In China, a question mark hangs over who will take leadership of the People’s Bank of China when new appointments are announced in March, said Hsieh. Also unknown is the replacement for vice premier and politburo member Liu He, the Harvard-educated economist who led trade negotiations with the US.

After China’s Reopening, Time Is Needed to Recover

China’s full reopening is a global sea change, said Kroszner, citing how countries on China’s supply chain will benefit. He also expects commodity prices to rise along with imports and exports. Domestic demand will also recover, but it may be slower than other parts of the world, as its COVID-Zero policy damaged trust in the government, he contends.

“I think some people are trying to apply what’s happened in the West to what will happen in China—they will have this explosion of domestic demand. I don’t see that,” Kroszner said. “I think one of the lessons that was drawn from what happened over the last few years is that the high Chinese savings will stay high.”

As COVID-Zero lifts, there are also signs that China could be softening on two of its other most controversial policies—its combative “wolf warrior diplomacy” and its government-led crackdown on conglomerates and tech companies, Hsieh said.
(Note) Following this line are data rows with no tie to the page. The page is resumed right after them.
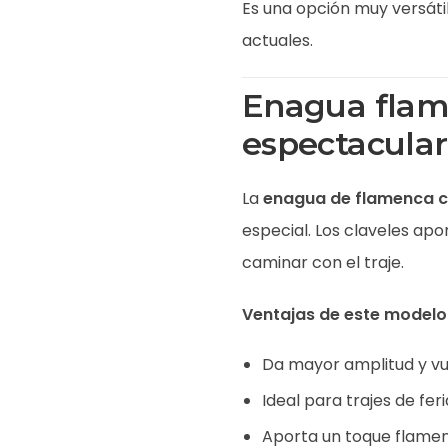
Es una opción muy versáti
actuales.
Enagua flame
espectacula
La
enagua de flamenca c
especial. Los claveles apo
caminar con el traje.
Ventajas de este modelo
Da mayor amplitud y vue
Ideal para trajes de feri
Aporta un toque flame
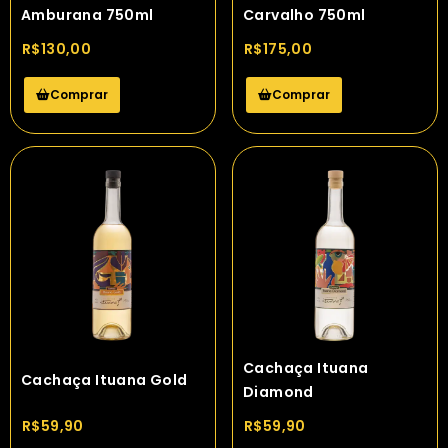
Amburana 750ml
Carvalho 750ml
R$
130,00
R$
175,00
Comprar
Comprar
Cachaça Ituana
Cachaça Ituana Gold
Diamond
R$
59,90
R$
59,90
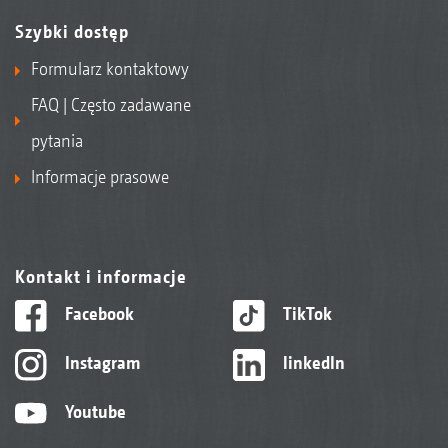
Szybki dostęp
Formularz kontaktowy
FAQ | Często zadawane
pytania
Informacje prasowe
Kontakt i informacje
Facebook
TikTok
Instagram
linkedIn
Youtube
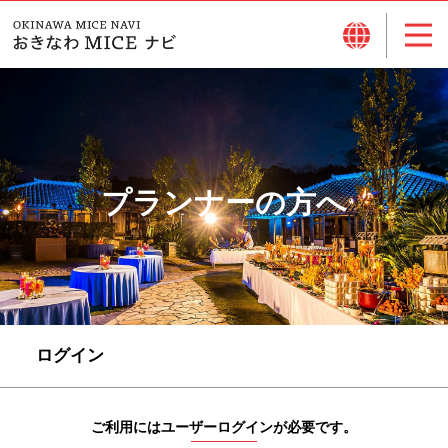
プランナーの方へ
ログイン
ご利用にはユーザーログインが必要です。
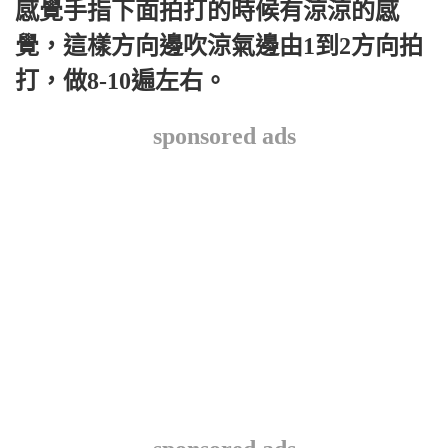
感覺手指下面拍打的時候有涼涼的感
覺，這樣方向邊吹涼氣邊由1到2方向拍
打，做8-10遍左右。
sponsored ads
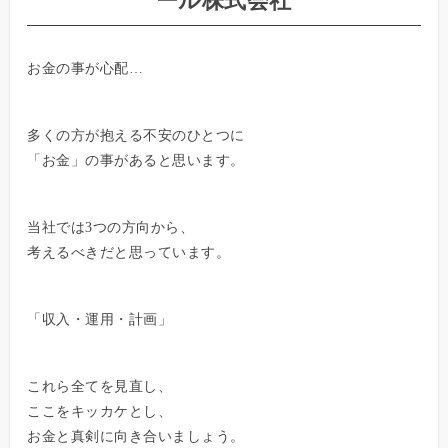
ール株式会社
お金の事が心配…
多くの方が抱える不安のひとつに
「お金」の事があると思います。
当社では3つの方向から、
考えるべきだと思っています。
「収入・運用・計画」
これら全てを見直し、
ここをキッカケとし、
お金と真剣に向き合いましょう。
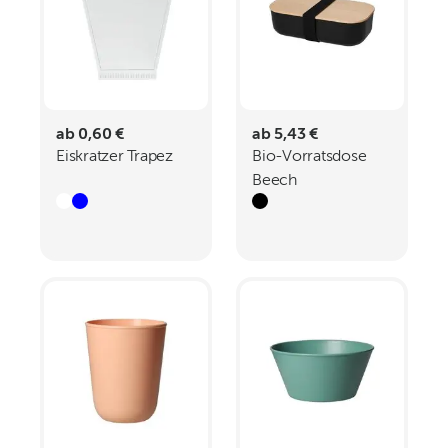
ab 0,60 €
ab 5,43 €
Eiskratzer Trapez
Bio-Vorratsdose
Beech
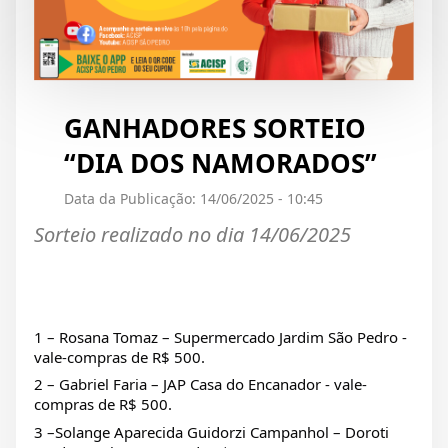
GANHADORES SORTEIO
“DIA DOS NAMORADOS”
Data da Publicação: 14/06/2025 - 10:45
Sorteio realizado no dia 14/06/2025
1
– Rosana Tomaz – Supermercado Jardim São Pedro -
vale-compras de R$ 500.
2 – Gabriel Faria – JAP Casa do Encanador - vale-
compras de R$ 500.
3 –Solange Aparecida Guidorzi Campanhol – Doroti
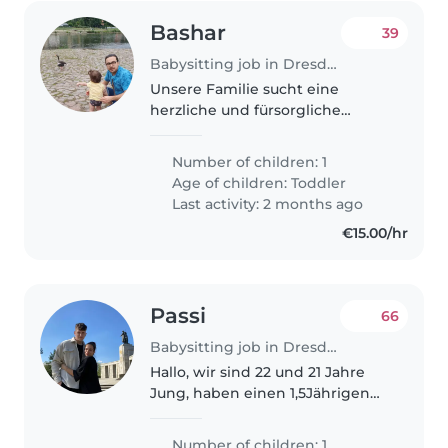
Bashar
39
Babysitting job in Dresden
Unsere Familie sucht eine
herzliche und fürsorgliche
Babysitterin, die unser
energiegeladenes, kreatives und
Number of children: 1
neugieriges Kleinkind liebevoll
Age of children:
Toddler
betreut. Wir wünschen uns
Last activity: 2 months ago
jemanden, die..
€15.00/hr
Passi
66
Babysitting job in Dresden
Hallo, wir sind 22 und 21 Jahre
Jung, haben einen 1,5Jährigen
zuckersüßen Jungen und sind
bald 2 fach Eltern. Wir suchen
Number of children: 1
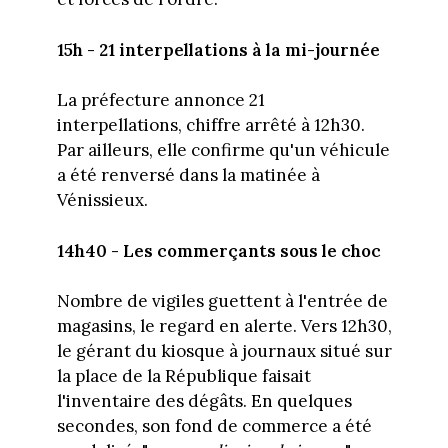
15h - 21 interpellations à la mi-journée
La préfecture annonce 21
interpellations, chiffre arrêté à 12h30.
Par ailleurs, elle confirme qu'un véhicule
a été renversé dans la matinée à
Vénissieux.
14h40 - Les commerçants sous le choc
Nombre de vigiles guettent à l'entrée de
magasins, le regard en alerte. Vers 12h30,
le gérant du kiosque à journaux situé sur
la place de la République faisait
l'inventaire des dégâts. En quelques
secondes, son fond de commerce a été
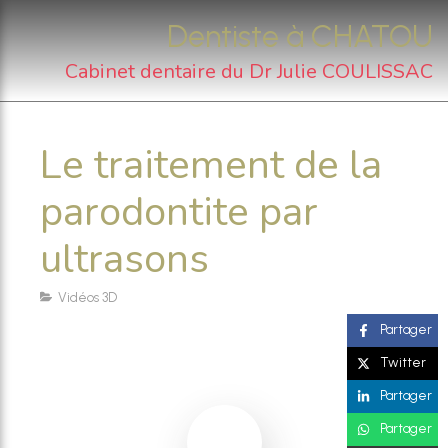
Dentiste à CHATOU
Cabinet dentaire du Dr Julie COULISSAC
Le traitement de la
parodontite par
ultrasons
Vidéos 3D
Partager
Twitter
Partager
Partager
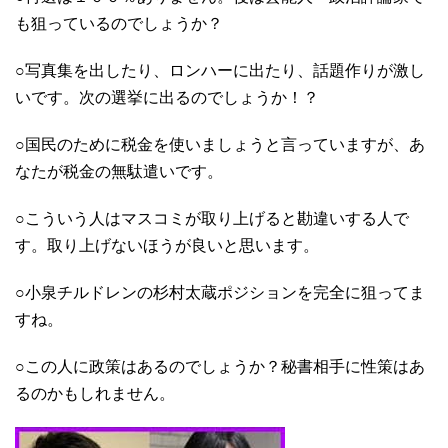
も狙っているのでしょうか？
○写真集を出したり、ロンハーに出たり、話題作りが激し
いです。次の選挙に出るのでしょうか！？
○国民のために税金を使いましょうと言っていますが、あ
なたが税金の無駄遣いです。
○こういう人はマスコミが取り上げると勘違いする人で
す。取り上げないほうが良いと思います。
○小泉チルドレンの杉村太蔵ポジションを完全に狙ってま
すね。
○この人に政策はあるのでしょうか？秘書相手に性策はあ
るのかもしれません。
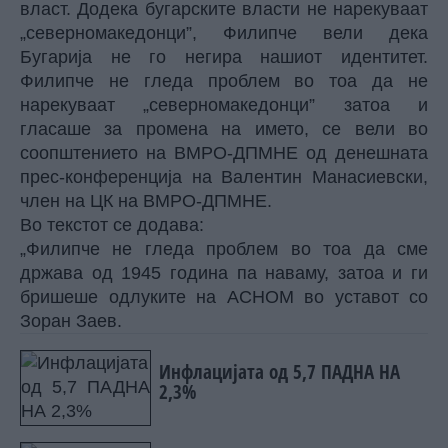
власт. Додека бугарските власти не нарекуваат
„северномакедонци”, Филипче вели дека
Бугарија не го негира нашиот идентитет.
Филипче не гледа проблем во тоа да не
нарекуваат „северномакедонци” затоа и
гласаше за промена на името, се вели во
соопштението на ВМРО-ДПМНЕ од денешната
прес-конференција на Валентин Манасиевски,
член на ЦК на ВМРО-ДПМНЕ.
Во текстот се додава:
„Филипче не гледа проблем во тоа да сме
држава од 1945 година па наваму, затоа и ги
бришеше одлуките на АСНОМ во уставот со
Зоран Заев.
Инфлацијата од 5,7 ПАДНА НА
2,3%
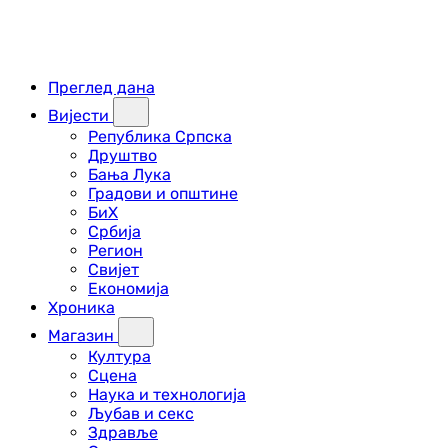
Преглед дана
Вијести
Република Српска
Друштво
Бања Лука
Градови и општине
БиХ
Србија
Регион
Свијет
Економија
Хроника
Магазин
Култура
Сцена
Наука и технологија
Љубав и секс
Здравље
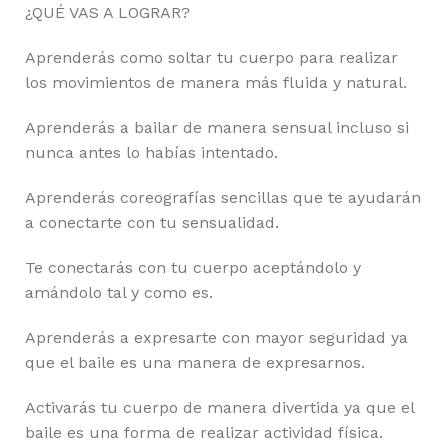
¿QUÉ VAS A LOGRAR?
Aprenderás como soltar tu cuerpo para realizar
los movimientos de manera más fluida y natural.
Aprenderás a bailar de manera sensual incluso si
nunca antes lo habías intentado.
Aprenderás coreografías sencillas que te ayudarán
a conectarte con tu sensualidad.
Te conectarás con tu cuerpo aceptándolo y
amándolo tal y como es.
Aprenderás a expresarte con mayor seguridad ya
que el baile es una manera de expresarnos.
Activarás tu cuerpo de manera divertida ya que el
baile es una forma de realizar actividad física.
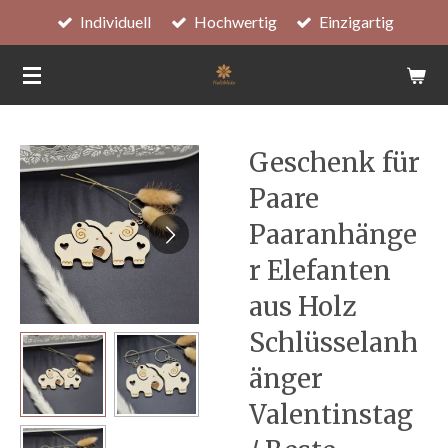
Individuell
Hochwertig
Einzigartig
Zum
Hauptinhalt
springen
Geschenk für
Paare
Paaranhänge
r Elefanten
aus Holz
Schlüsselanh
änger
Valentinstag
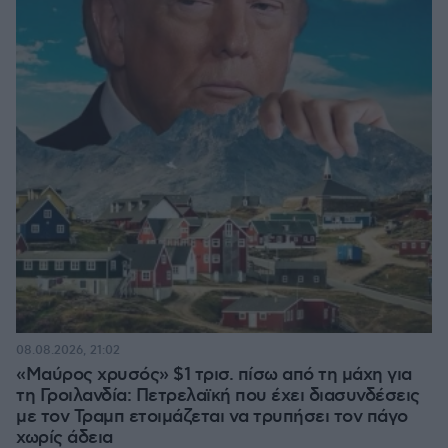
08.08.2026, 21:02
«Μαύρος χρυσός» $1 τρισ. πίσω από τη μάχη για
τη Γροιλανδία: Πετρελαϊκή που έχει διασυνδέσεις
με τον Τραμπ ετοιμάζεται να τρυπήσει τον πάγο
χωρίς άδεια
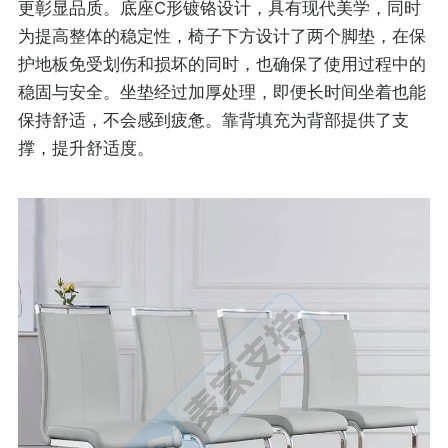
更彰显品质。底座C形镀铬设计，具有现代美学，同时
为提高整体的稳定性，椅子下方设计了两个脚垫，在保
护地板免受划伤和损坏的同时，也确保了使用过程中的
稳固与安全。坐垫经过加厚处理，即便长时间坐着也能
保持舒适，不会感到疲惫。靠背填充为背部提供了支
撑，提升舒适度。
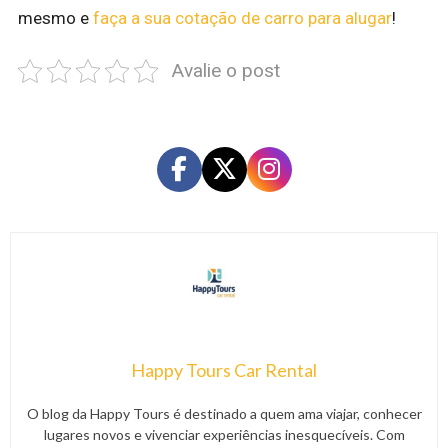
mesmo e
faça a sua cotação de carro para alugar
!
Avalie o post
Happy Tours Car Rental
O blog da Happy Tours é destinado a quem ama viajar, conhecer
lugares novos e vivenciar experiências inesquecíveis. Com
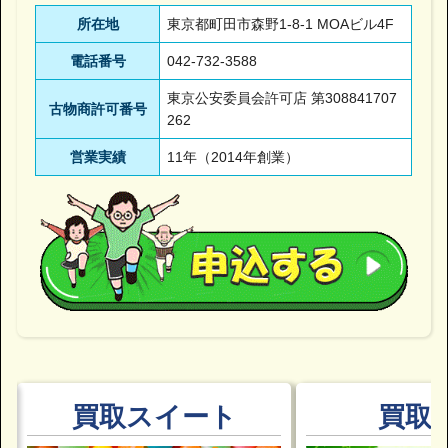
所在地
東京都町田市森野1-8-1 MOAビル4F
電話番号
042-732-3588
東京公安委員会許可店 第308841707
古物商許可番号
262
営業実績
11年（2014年創業）
買取スイート
買取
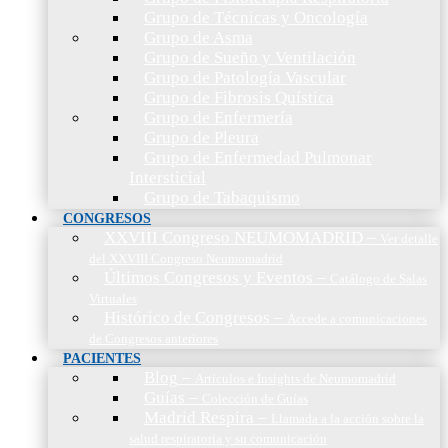
Grupo de Técnicas y Oncología
Grupo de Asma
Grupo de Sueño y Ventilación
Grupo de Patología Vascular
Grupo de Fibrosis Quística
Grupo de Enfermería
Grupo de Pleura
Grupo de Enfermedad Pulmonar
Intersticial
Grupo de Tabaquismo
CONGRESOS
XXVIII Congreso NEUMOMADRID
–
Ver detalle
del XXVIII Congreso Neumomadrid
Últimos Congresos y Eventos
–
Catálogo de Salas
Virtuales
Histórico de Congresos
–
Accede a comunicaciones
de Congresos anteriores
PACIENTES
Blog
–
Artículos e Insights de Neumomadrid
Guías
–
Colección de Guías
Madrid Respira
–
Llamada a la acción sobre la
salud respiratoria y su comunicación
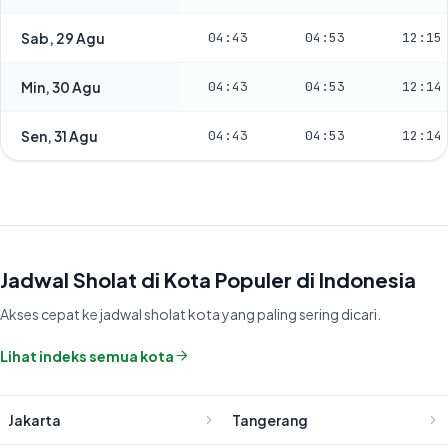
Sab, 29 Agu
04:43
04:53
12:15
Min, 30 Agu
04:43
04:53
12:14
Sen, 31 Agu
04:43
04:53
12:14
Jadwal Sholat di Kota Populer di Indonesia
Akses cepat ke jadwal sholat kota yang paling sering dicari.
Lihat indeks semua kota
Jakarta
Tangerang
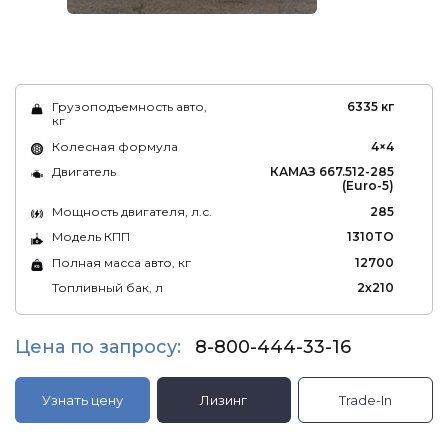
Грузоподъемность авто,
6335 кг
кг
Колесная формула
4×4
Двигатель
КАМАЗ 667.512-285
(Euro-5)
Мощность двигателя, л.с.
285
Модель КПП
1310TO
Полная масса авто, кг
12700
Топливный бак, л
2х210
Цена по запросу:
8-800-444-33-16
Узнать цену
Лизинг
Trade-In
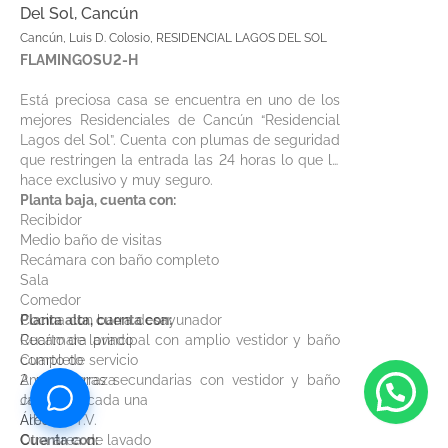
Del Sol, Cancún
Cancún, Luis D. Colosio, RESIDENCIAL LAGOS DEL SOL
FLAMINGOSU2-H
Está preciosa casa se encuentra en uno de los
mejores Residenciales de Cancún “Residencial
Lagos del Sol”. Cuenta con plumas de seguridad
que restringen la entrada las 24 horas lo que lo
hace exclusivo y muy seguro.
Planta baja, cuenta con:
Recibidor
Medio baño de visitas
Recámara con baño completo
Sala
Comedor
Cocina con barra desayunador
Planta alta, cuenta con:
Cuarto de lavado
Recámara principal con amplio vestidor y baño
Cuarto de servicio
completo
Amplia terraza
2 recámaras secundarias con vestidor y baño
Jardín
completo cada una
Alberca
Área de T.V.
Otra área de lavado
Cuenta con:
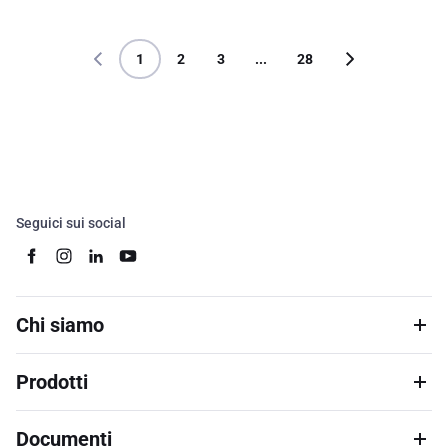
1
2
3
...
28
Seguici sui social
Chi siamo
Prodotti
Documenti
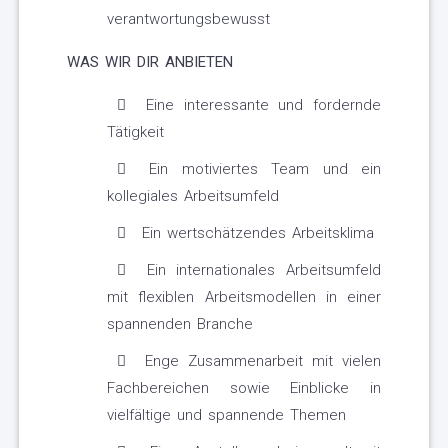
verantwortungsbewusst
WAS WIR DIR ANBIETEN
Eine interessante und fordernde
Tätigkeit
Ein motiviertes Team und ein
kollegiales Arbeitsumfeld
Ein wertschätzendes Arbeitsklima
Ein internationales Arbeitsumfeld
mit flexiblen Arbeitsmodellen in einer
spannenden Branche
Enge Zusammenarbeit mit vielen
Fachbereichen sowie Einblicke in
vielfältige und spannende Themen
Whether that will happen for sure is not yet clear.

If China wants to hit its target goal of 5 percent growth, however, Kroszner said it will need to loosen its controls on the private sector as its population continues to decline.

“My sense is that the sanctions really hurt, and I think part of the shift toward the engagement window is that the Chinese authorities are trying to find a way out.”

— Chang-Tai Hsieh

Deglobalization Moves Forward with US-China Competition

As the world struggles to understand what the future US-China economic relationship could look like, the Biden administration continues to double down on decoupling, said Kroszner. New US export controls and restrictions on American employees working at Chinese tech firms will make it more difficult for American and other global companies to do business there in the future, he said.

In Beijing, Hsieh said, the draconian and unprecedented new export controls “shook the Chinese leadership to the core.”

“My sense is that the sanctions really hurt, and I think part of the shift toward the engagement window is that the Chinese authorities are trying to find a way out,” Hsieh said. “And also, the fear is that sanctions are going to expand to more and more sectors, that they’re just going to grow.”

China’s Losses Could be India’s Gains

India could be a major winner from US-China decoupling, said Bhandari, as the United States pursues a policy of “friendshoring” that prioritizes like-minded countries. India and the United States have already signed the US-India Initiative on Critical and Emerging Technology, but Bhandari said there is an opportunity to expand from trade to services and deeper tech cooperation.

As India takes a giant step forward, however, it needs to take time to rebalance, said Bhandari. The subcontinent’s burgeoning high-tech and startup sectors, which Bhandari collectively called “New India,” contributes 15 percent of GDP but just 5 percent of employment. Faced with a growing population that needs at least 60 million new jobs in the coming decade, India needs to fill in the gaps by helping small companies scale up with digitization and also by breaking into new industries.

“India’s big problem has been that it’s grown rapidly, but in a way it just jumped from agriculture to services,” Bhandari said. “It never really became a strong manufacturer and was never able to create those manufacturing jobs. But now we need to really revisit those parts of the economy because we need those jobs.”